- What the task asks -
Text only, exactly as given: reproduce the entries below without their pictures.

Content starts

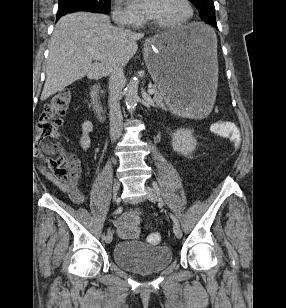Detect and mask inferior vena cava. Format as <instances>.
I'll return each mask as SVG.
<instances>
[{
	"label": "inferior vena cava",
	"instance_id": "602c4592",
	"mask_svg": "<svg viewBox=\"0 0 286 308\" xmlns=\"http://www.w3.org/2000/svg\"><path fill=\"white\" fill-rule=\"evenodd\" d=\"M125 81L123 67L116 66L109 77V120L111 141L119 139L122 128V113L120 108V94Z\"/></svg>",
	"mask_w": 286,
	"mask_h": 308
}]
</instances>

Content ends

- Worked solution -
Detect and mask inferior vena cava. Format as <instances>.
I'll return each mask as SVG.
<instances>
[{
	"label": "inferior vena cava",
	"instance_id": "602c4592",
	"mask_svg": "<svg viewBox=\"0 0 286 308\" xmlns=\"http://www.w3.org/2000/svg\"><path fill=\"white\" fill-rule=\"evenodd\" d=\"M125 81L123 67L116 66L109 77V120L111 141L119 139L122 128V113L120 108V94Z\"/></svg>",
	"mask_w": 286,
	"mask_h": 308
}]
</instances>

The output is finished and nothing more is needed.